The Forced Upgrade 2004–2007

My mother recognized that physical labor, while honorable, limited long-term opportunity. She insisted I enroll in a three-year software development bootcamp while continuing to work in the shop.

This wasn't a gentle suggestion. It was a forced update—Mom.exe pushing a mandatory patch.

The bootcamp taught Java, SQL, and web development basics. The value wasn't the specific technologies—it was learning that software systems could be decomposed and debugged using the same systematic thinking I'd developed with diesel engines.

I earned a Bachelor of Technology in Information Technology and a Post-Graduate Specialization in Software Development with Java from Universidade do Oeste de Santa Catarina.


The Bridge Years 2013–2017

My first professional software role at NewFocus involved customizing ERP systems for industrial clients. This was the perfect bridge between my mechanical background and software development—solving the "last mile" problem of connecting physical operations to digital systems.

A wood processing company needed to track trucks leaving their premises and capture load weights automatically. I built custom ERP modules integrating PDA devices, industrial weighing scales, and real-time data pipelines. I wasn't just writing database queries—I was solving how to make factory floor operations visible to business systems.

At Nokia Siemens Networks, I built a personnel safety system for cell tower technicians using cellular triangulation before GPS was ubiquitous in mobile devices.

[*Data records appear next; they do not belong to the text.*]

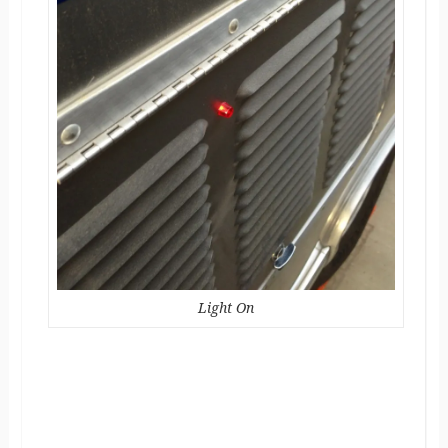
Light On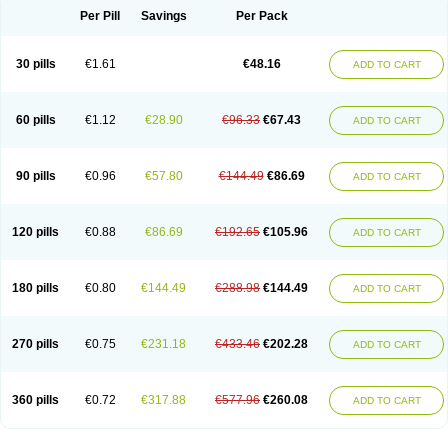
Per Pill
Savings
Per Pack
30 pills
€1.61
€48.16
ADD TO CART
60 pills
€1.12
€28.90
€96.33
€67.43
ADD TO CART
90 pills
€0.96
€57.80
€144.49
€86.69
ADD TO CART
120 pills
€0.88
€86.69
€192.65
€105.96
ADD TO CART
180 pills
€0.80
€144.49
€288.98
€144.49
ADD TO CART
270 pills
€0.75
€231.18
€433.46
€202.28
ADD TO CART
360 pills
€0.72
€317.88
€577.96
€260.08
ADD TO CART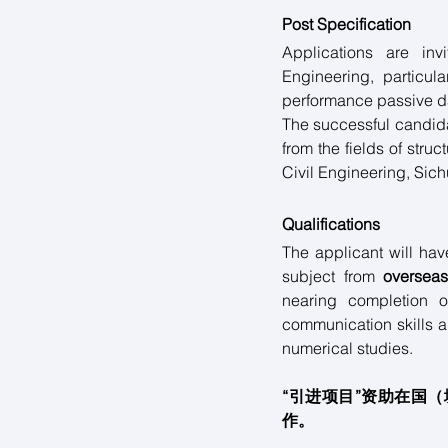
Post Specification
Applications are inv
Engineering, particula
performance passive d
The successful candida
from the fields of stru
Civil Engineering, Sich
Qualifications
The applicant will hav
subject from 
overseas
nearing completion o
communication skills a
numerical studies.
“引进项目”资助在国
作。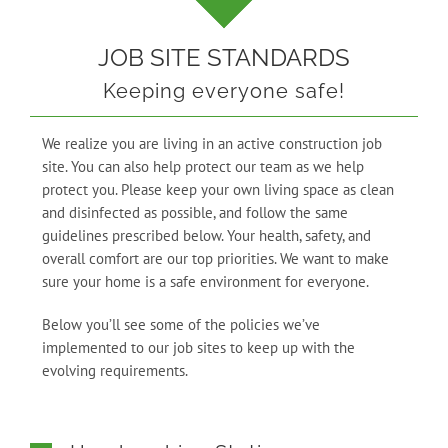
JOB SITE STANDARDS
Keeping everyone safe!
We realize you are living in an active construction job
site. You can also help protect our team as we help
protect you. Please keep your own living space as clean
and disinfected as possible, and follow the same
guidelines prescribed below. Your health, safety, and
overall comfort are our top priorities. We want to make
sure your home is a safe environment for everyone.
Below you’ll see some of the policies we’ve
implemented to our job sites to keep up with the
evolving requirements.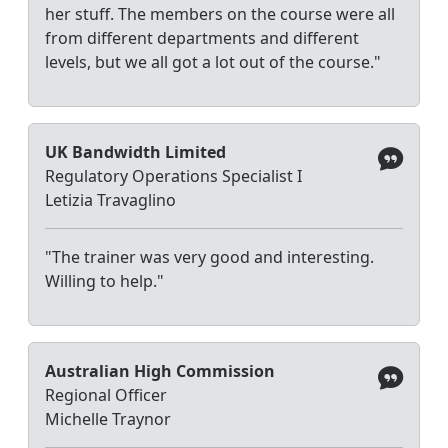
her stuff. The members on the course were all
from different departments and different
levels, but we all got a lot out of the course."
UK Bandwidth Limited
Regulatory Operations Specialist I
Letizia Travaglino
"The trainer was very good and interesting.
Willing to help."
Australian High Commission
Regional Officer
Michelle Traynor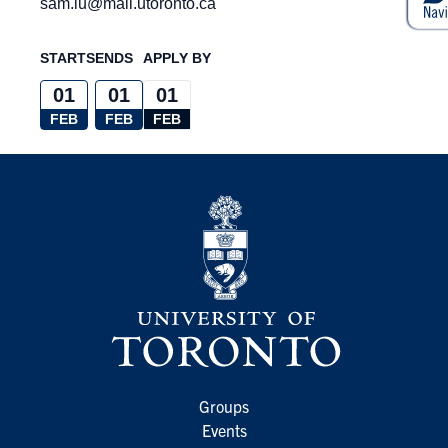
sam.lu@mail.utoronto.ca
STARTS
ENDS
APPLY BY
01
01
01
FEB
FEB
FEB
Groups
Events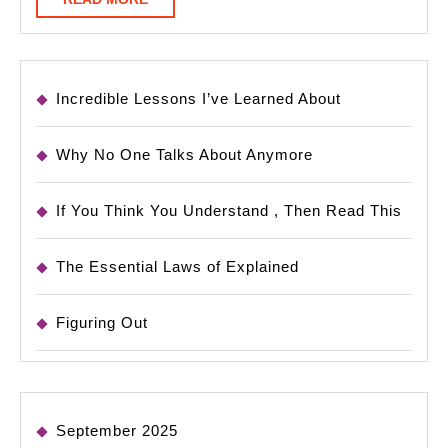
MORE
Incredible Lessons I’ve Learned About
Why No One Talks About Anymore
If You Think You Understand , Then Read This
The Essential Laws of Explained
Figuring Out
September 2025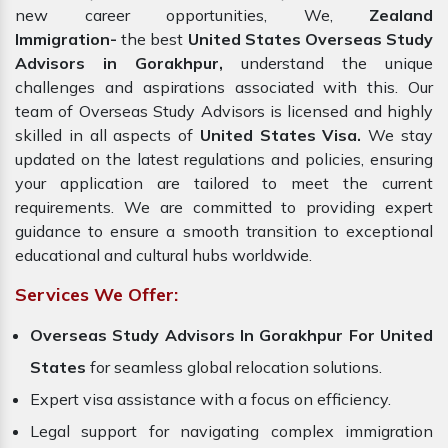
new career opportunities, We,
Zealand
Immigration-
the best
United States Overseas Study
Advisors in Gorakhpur,
understand the unique
challenges and aspirations associated with this. Our
team of Overseas Study Advisors is licensed and highly
skilled in all aspects of
United States Visa.
We stay
updated on the latest regulations and policies, ensuring
your application are tailored to meet the current
requirements. We are committed to providing expert
guidance to ensure a smooth transition to exceptional
educational and cultural hubs worldwide.
Services We Offer:
Overseas Study Advisors In Gorakhpur For United
States
for seamless global relocation solutions.
Expert visa assistance with a focus on efficiency.
Legal support for navigating complex immigration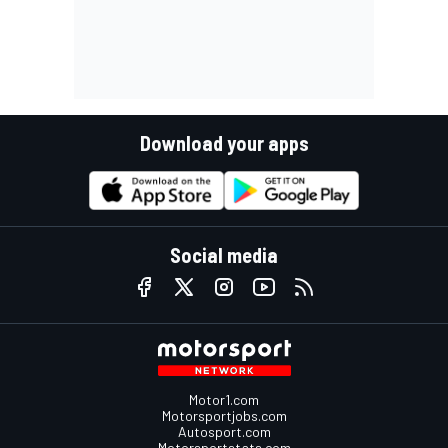
Download your apps
Social media
Motor1.com
Motorsportjobs.com
Autosport.com
Motorsportstats.com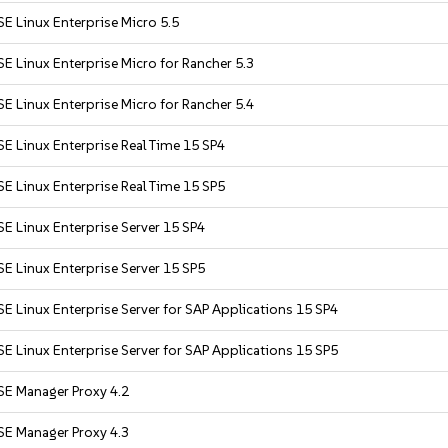
E Linux Enterprise Micro 5.5
E Linux Enterprise Micro for Rancher 5.3
E Linux Enterprise Micro for Rancher 5.4
E Linux Enterprise Real Time 15 SP4
E Linux Enterprise Real Time 15 SP5
E Linux Enterprise Server 15 SP4
E Linux Enterprise Server 15 SP5
E Linux Enterprise Server for SAP Applications 15 SP4
E Linux Enterprise Server for SAP Applications 15 SP5
SE Manager Proxy 4.2
SE Manager Proxy 4.3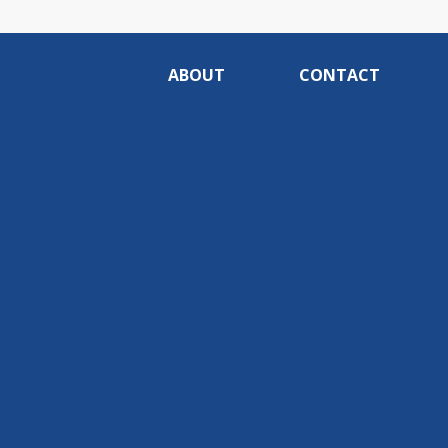
ABOUT
CONTACT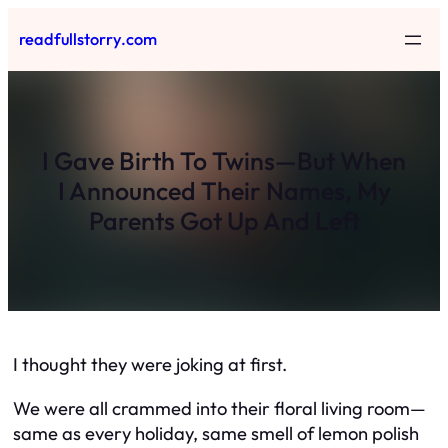
Skip
readfullstorry.com
to
content
I Gave Birth To Twins—But When
I Announced Their Names, My
Parents Got Up And Left
I thought they were joking at first.
We were all crammed into their floral living room—
same as every holiday, same smell of lemon polish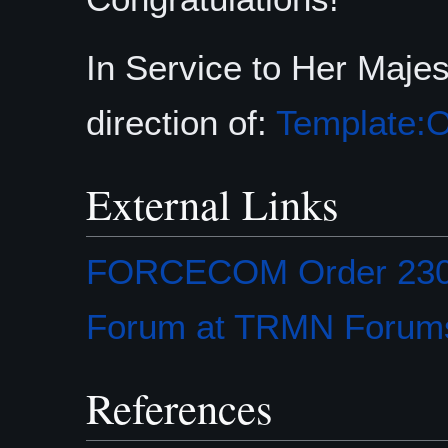
In Service to Her Maje
direction of:
Template:O
External Links
FORCECOM Order 2301-
Forum at TRMN Forum
References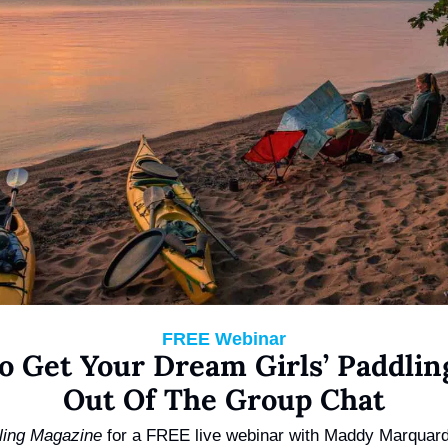
FREE Webinar
o Get Your Dream Girls’ Paddling
Out Of The Group Chat
ling Magazine 
for a FREE live webinar with Maddy Marquard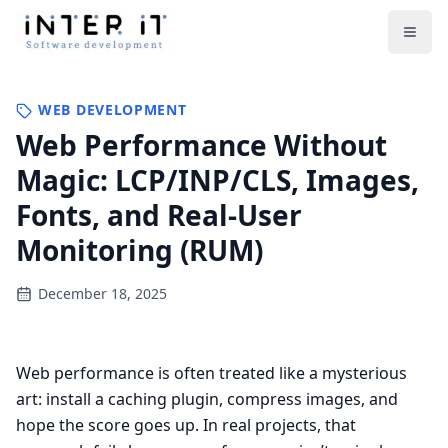
Open
WEB DEVELOPMENT
Web Performance Without
Magic: LCP/INP/CLS, Images,
Fonts, and Real-User
Monitoring (RUM)
December 18, 2025
Web performance is often treated like a mysterious
art: install a caching plugin, compress images, and
hope the score goes up. In real projects, that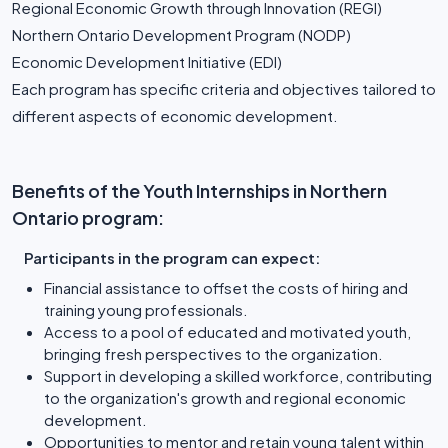
Regional Economic Growth through Innovation (REGI)
Northern Ontario Development Program (NODP)
Economic Development Initiative (EDI)
Each program has specific criteria and objectives tailored to
different aspects of economic development.
Benefits of the Youth Internships in Northern
Ontario program:
Participants in the program can expect:
Financial assistance to offset the costs of hiring and
training young professionals.
Access to a pool of educated and motivated youth,
bringing fresh perspectives to the organization.
Support in developing a skilled workforce, contributing
to the organization's growth and regional economic
development.
Opportunities to mentor and retain young talent within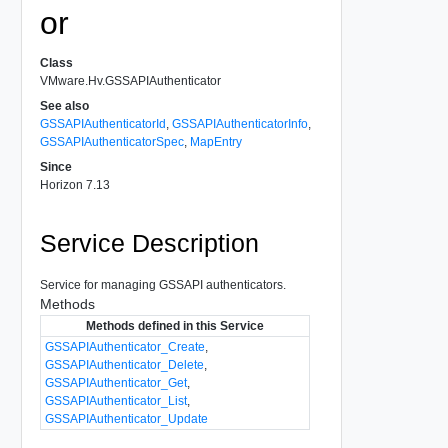
or
Class
VMware.Hv.GSSAPIAuthenticator
See also
GSSAPIAuthenticatorId
,
GSSAPIAuthenticatorInfo
,
GSSAPIAuthenticatorSpec
,
MapEntry
Since
Horizon 7.13
Service Description
Service for managing GSSAPI authenticators.
Methods
Methods defined in this Service
GSSAPIAuthenticator_Create
,
GSSAPIAuthenticator_Delete
,
GSSAPIAuthenticator_Get
,
GSSAPIAuthenticator_List
,
GSSAPIAuthenticator_Update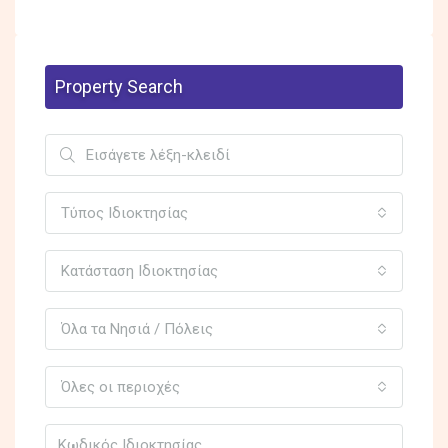
Property Search
Τύπος Ιδιοκτησίας
Κατάσταση Ιδιοκτησίας
Όλα τα Νησιά / Πόλεις
Όλες οι περιοχές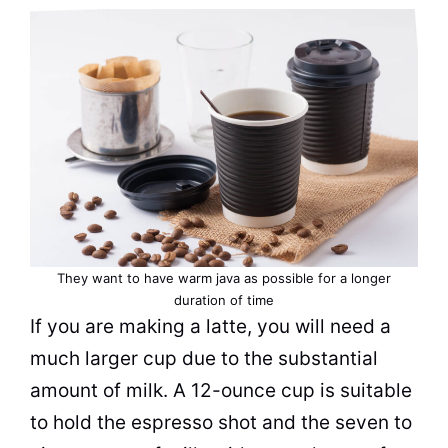
They want to have warm java as possible for a longer
duration of time
If you are making a latte, you will need a
much larger
cup
due to the substantial
amount of
milk
. A 12-ounce
cup
is suitable
to hold the
espresso
shot and the seven to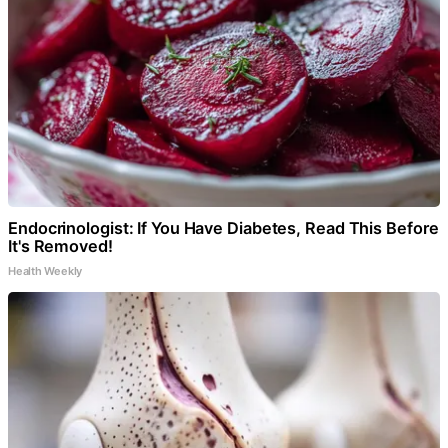
Endocrinologist: If You Have Diabetes, Read This Before
It's Removed!
Health Weekly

If a technician didn't physically move within a specified time window, the system escalated automatically. This was real distributed systems work—sensor data, time-series analysis, event-driven alerting.

At Dell Technologies, I pioneered server-side JavaScript rendering in 2013—years before React SSR became standard practice.

At Zenvia Mobile, I dockerized applications when Docker was pre-1.0. The goal was handling unpredictable SMS traffic spikes—political campaigns, breaking news, marketing blasts. I built L1/L2/L3 escalation procedures and a "FireFighter" on-duty rotation system that's still operational at Zenvia today, a decade later.

At AGCO, I built military-grade IoT security for agricultural machinery: sub-millisecond authorization using custom nonce calculation on mutual TLS with Erlang and RabbitMQ. Orchestrated autonomous machine-to-machine coordination for harvesters and grain carts using MQTT-based handshakes with sub-meter GPS accuracy.


The International Protocol 2017–2020

In 2017, I moved to Berlin.

At PayU, I consolidated 14 markets' payment reconciliation—normalizing disparate formats from banks, merchants, and acquirers into serverless platform. 60% cost reduction.

At OSRAM, I architected zero-trust IoT security with OAuth 2.0 extensions and HSM-backed cryptography.

Then to Stuttgart at Mercedes-Benz.io. Multiple departments needed different views of vehicle data across the lifecycle. Legacy system required manual view creation and individual integrations per department.

My architectural insight: event sourcing. Unified vehicle state across all lifecycle stages, allowing any department to materialize their own view from the same event stream.

Built platform using AWS Lambda, containers, S3, DynamoDB, EventBridge, ElastiCache. Connected 60+ global systems, 47% cost reduction, deployment velocity from months to days.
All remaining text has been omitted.